Foi assim que não hesitou em relativizar sua noção: a partir deste mês, “seu refúgio” ganha uma versão no Shopping Morumbi – sua empreitada inaugural na zona sul de São Paulo e, quem sabe, um test drive para exportar a trattoria a outros cantos. Junto ao Giulietta, que já tem malas prontas para desembarcar em Goiânia.
Raiz e negócios sólidos
Apesar da fase mais empreiteira do que cozinheira, cozinha para o chef é assunto sagrado. A dos programas que via na TV quando era criança; a dos restaurantes em que trabalhou sem jamais ter provado um prato; a da mãe e a da avó; a que hoje se dá ao luxo de provar mundo afora e, com todo o direito, a que combina seu talento e dedicação desde os 14 anos de idade, mesmo que sem acumular estrelas, nem premiações internacionais.
É ela também que lhe garante superar os próprios complexos: “Me dediquei 99% para construir negócios sólidos e estruturados, mas tinha minha insegurança quando o fundo de investimento entrou. Agora sinto que é uma fusão incrível, são sócios que me levaram a fazer uma faculdade na vida que não existe, a faculdade que nunca pude fazer e eles ainda me agradecem por isso.”

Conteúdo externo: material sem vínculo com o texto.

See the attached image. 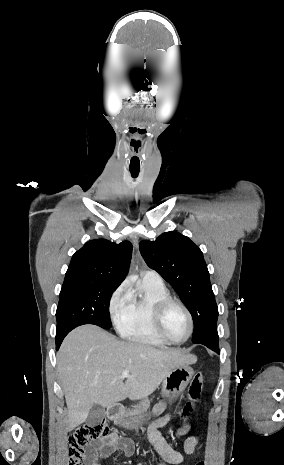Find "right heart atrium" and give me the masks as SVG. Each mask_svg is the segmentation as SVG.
<instances>
[{
  "label": "right heart atrium",
  "instance_id": "right-heart-atrium-1",
  "mask_svg": "<svg viewBox=\"0 0 284 465\" xmlns=\"http://www.w3.org/2000/svg\"><path fill=\"white\" fill-rule=\"evenodd\" d=\"M133 298L126 282L121 283L110 295L107 309L110 317L115 320L121 311L129 305Z\"/></svg>",
  "mask_w": 284,
  "mask_h": 465
}]
</instances>
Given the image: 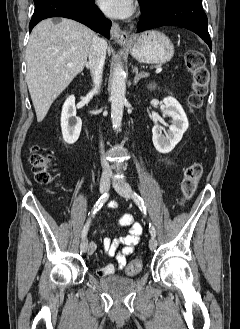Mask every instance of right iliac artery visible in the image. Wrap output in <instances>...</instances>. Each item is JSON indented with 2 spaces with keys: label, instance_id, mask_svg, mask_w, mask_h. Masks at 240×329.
I'll list each match as a JSON object with an SVG mask.
<instances>
[{
  "label": "right iliac artery",
  "instance_id": "obj_1",
  "mask_svg": "<svg viewBox=\"0 0 240 329\" xmlns=\"http://www.w3.org/2000/svg\"><path fill=\"white\" fill-rule=\"evenodd\" d=\"M109 198V193H104L99 199L98 201L96 202V204L94 205L91 213L90 214V217H89V220L87 221V223L85 224L83 230H82V238H85L86 235H87V232H88V229H89V225H90V220H91V217H93L95 215V213L103 206V204L107 201V199Z\"/></svg>",
  "mask_w": 240,
  "mask_h": 329
}]
</instances>
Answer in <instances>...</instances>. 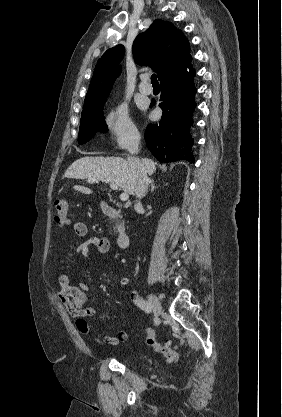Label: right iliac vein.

Há momentos, porém, em que o tal do 1% vem à tona. Com força: “Esses dias achei uma foto antiga no closet. Eu na Itália, ano 2000, com chapéu de papel e um dos primeiros pratos que fiz. Lembro do cagaço que me dava naquela época, de não ter dinheiro para as coisas, de não poder comprar o que quisesse no supermercado. Minha vida era difícil, minha família, todo o resto. Olho para aquela foto e falo: agora não chora, pedala!”. Pois é, sem tirar os olhos do retrovisor, Rodolfo pedala. Sem dó.